→ Required work: The lines below, beginning at the one that contains "Domenica Monteci" and ending at the last, are to be retyped exactly.

Items from a data source:
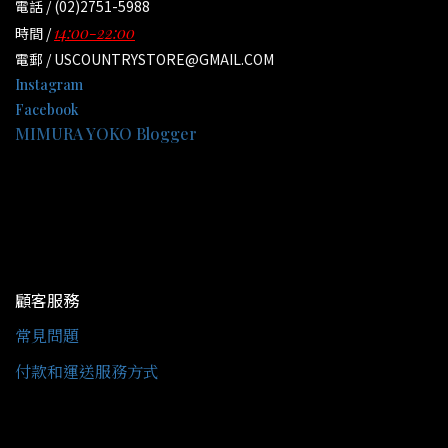
電話 / (02)2751-5988
14:00-22:00
時間 /
電郵 / USCOUNTRYSTORE@GMAIL.COM
Instagram
Facebook
MIMURA YOKO Blogger
顧客服務
常見問題
付款和運送服務方式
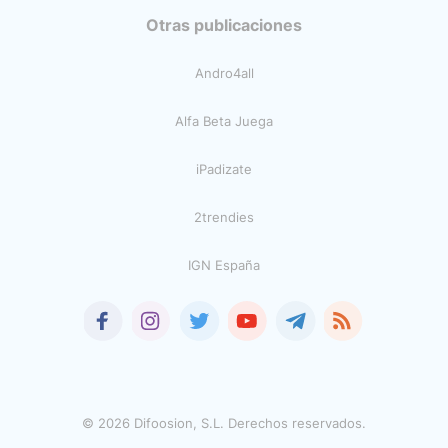
Otras publicaciones
Andro4all
Alfa Beta Juega
iPadizate
2trendies
IGN España
© 2026 Difoosion, S.L. Derechos reservados.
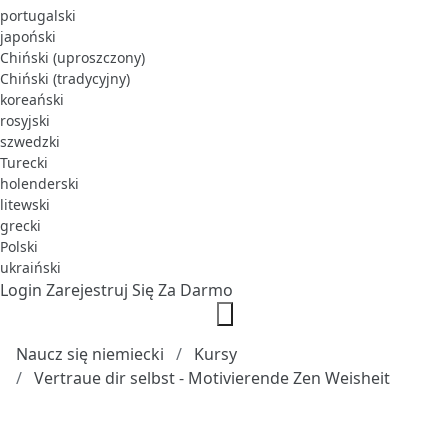
portugalski
japoński
Chiński (uproszczony)
Chiński (tradycyjny)
koreański
rosyjski
szwedzki
Turecki
holenderski
litewski
grecki
Polski
ukraiński
Login
Zarejestruj Się Za Darmo
Naucz się niemiecki
Kursy
Vertraue dir selbst - Motivierende Zen Weisheit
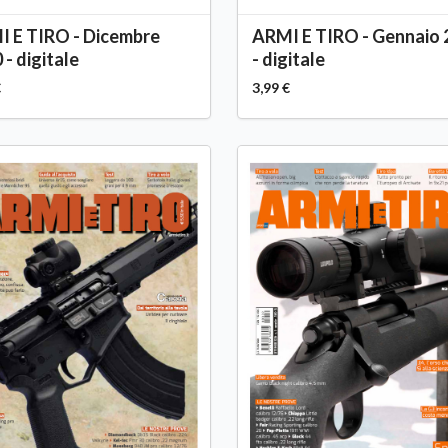
 E TIRO - Dicembre
ARMI E TIRO - Gennaio 
 - digitale
- digitale
€
3,99 €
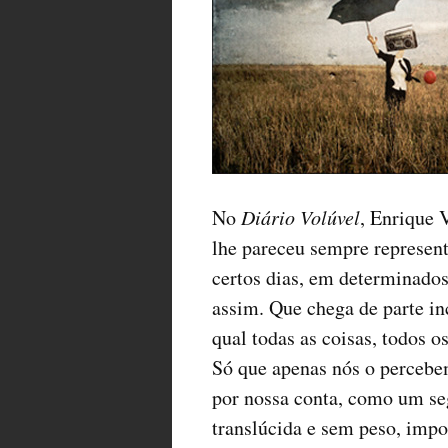
No
Diário Volúvel
, Enrique 
lhe pareceu sempre represen
certos dias, em determinad
assim. Que chega de parte i
qual todas as coisas, todos o
Só que apenas nós o percebem
por nossa conta, como um se
translúcida e sem peso, impo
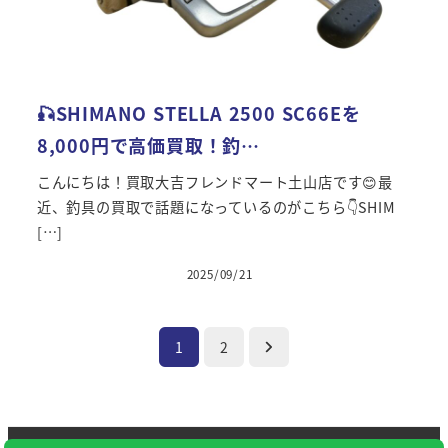
🎣SHIMANO STELLA 2500 SC66Eを
8,000円で高価買取！釣…
こんにちは！買取大吉フレンドマート土山店です😊最
近、釣具の買取で話題になっているのがこちら👇SHIM
[…]
2025/09/21
投稿日
投
1
2
稿
の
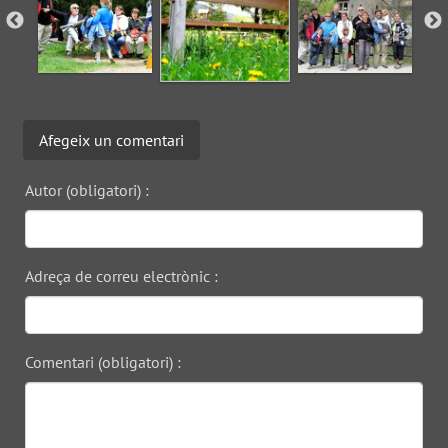
Afegeix un comentari
Autor (obligatori) :
Adreça de correu electrònic :
Comentari (obligatori) :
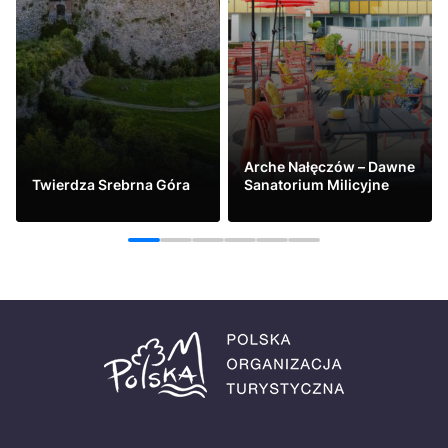
Arche Nałęczów – Dawne
Twierdza Srebrna Góra
Sanatorium Milicyjne
Zobacz
Zobacz
1
2
3
4
5
6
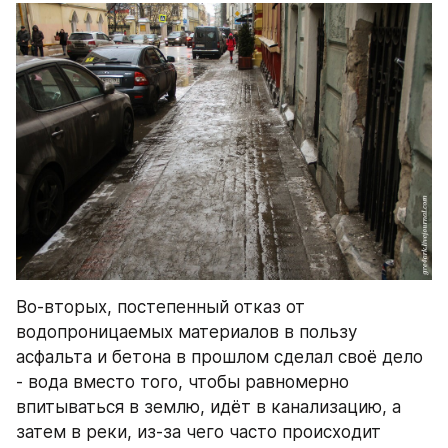
Во-вторых, постепенный отказ от 
водопроницаемых материалов в пользу 
асфальта и бетона в прошлом сделал своё дело 
- вода вместо того, чтобы равномерно 
впитываться в землю, идёт в канализацию, а 
затем в реки, из-за чего часто происходит 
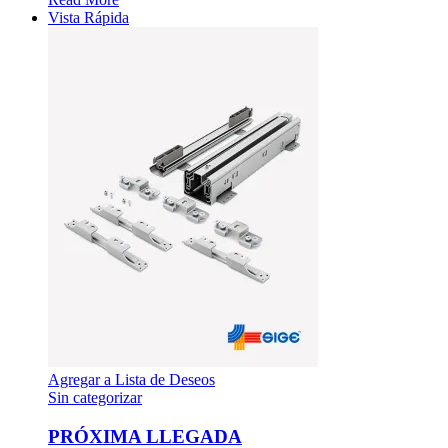
Vista Rápida
Agregar a Lista de Deseos
Sin categorizar
PRÓXIMA LLEGADA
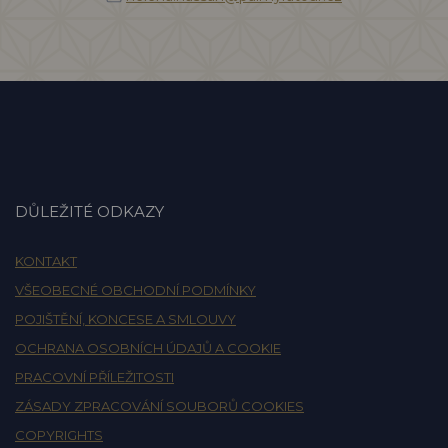
DŮLEŽITÉ ODKAZY
KONTAKT
VŠEOBECNÉ OBCHODNÍ PODMÍNKY
POJIŠTĚNÍ, KONCESE A SMLOUVY
OCHRANA OSOBNÍCH ÚDAJŮ A COOKIE
PRACOVNÍ PŘÍLEŽITOSTI
ZÁSADY ZPRACOVÁNÍ SOUBORŮ COOKIES
COPYRIGHTS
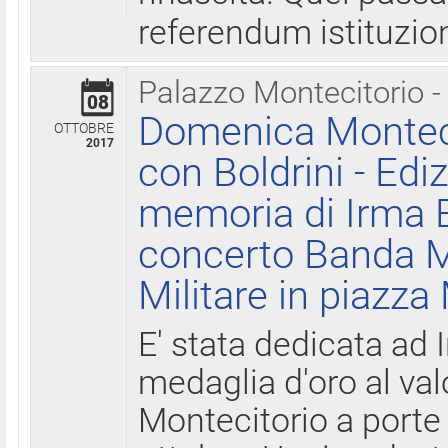
referendum istituzio
Palazzo Montecitorio -
08
Domenica Monteci
OTTOBRE
2017
con Boldrini - Edi
memoria di Irma B
concerto Banda M
Militare in piazza
E' stata dedicata ad 
medaglia d'oro al valo
Montecitorio a porte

→ Task response:
Domenica Monteci
OTTOBRE
2017
con Boldrini - Edi
memoria di Irma B
concerto Banda M
Militare in piazza
E' stata dedicata ad 
medaglia d'oro al valo
Montecitorio a porte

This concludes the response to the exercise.